Entwined
A sugar maple grew,
resplendent, in the wood;
her broadened leaves would soak
sun’s warmth from where she stood,
like other trees she knew.
Beside her stood an oak,
a tall, majestic tree,
and noted for his fame;
he stood courageously,
the birds and squirrels to cloak.
The trees, though not the same,
were fast becoming friends;
and call it fate or luck,
the shadow of each bends
around the other’s frame.
One day the wood was struck
by quite a dreadful storm;
the maple tree was hurt
when lightning struck her form.
She toppled and got stuck.
Her roots, pulled from the dirt,
now lay exposed and bare;
but she did not fall down
because the oak was there,
her ruin to avert.
He dressed her in a gown
constructed of his leaves,
and let her lean on him—
with tangled branch she cleaves
to boughs of gray and brown.
The day began to dim,
as sun set in the west;
and there the two trees slept,
both feeling strong and blessed,
and touching limb to limb.
When morning’s sunlight crept
upon the wooded scene,
day dawned upon a sight
both happy and serene—
for joy the rain clouds wept.
For all throughout the night,
a miracle of love
the Gardener had designed,
and with His hands He wove
the trees, to one unite.
The maple, now refined
by oak’s majestic strength—
the oak bears branches new
along his rugged length—
and the two still stand entwined.
Copyright © 2019 Abigail Gronway – All Rights Reserved
Welcome to my series, Incremental Poetry, where each week (or as often as I am able) the featured poem will be one line longer than the one I shared the week before. As the poems get longer, it is becoming increasingly difficult for me to keep up the weekly pace, especially when I have to search high and low for a form that employs the set number of lines.

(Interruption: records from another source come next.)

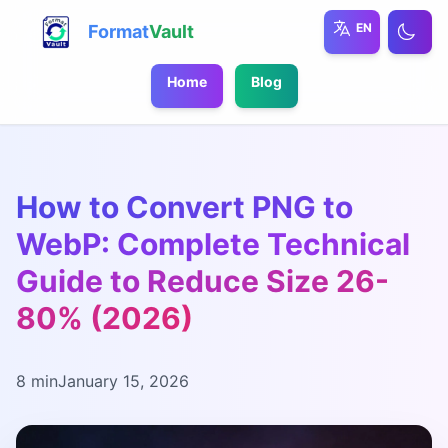
EN
Format
Vault
Home
Blog
How to Convert PNG to
WebP: Complete Technical
Guide to Reduce Size 26-
80% (2026)
8 min
January 15, 2026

But I am nothing if not tenacious. (My husband calls it stubborn.) And so I will keep pressing on toward my goal of a 100-line poem, even if there are weeks of silence between my compositions. As always, thank you kindly for stopping by.
Scansion:
Entwined
invented by Mary Lou Healy, aka Mlou on Allpoetry.com
consists of three or more quintets with interlocking rhyme
usually in iambic trimeter
L3 of each stanza rhymes with L1 of the following stanza
L3 of the final stanza rhymes with the first line of the poem.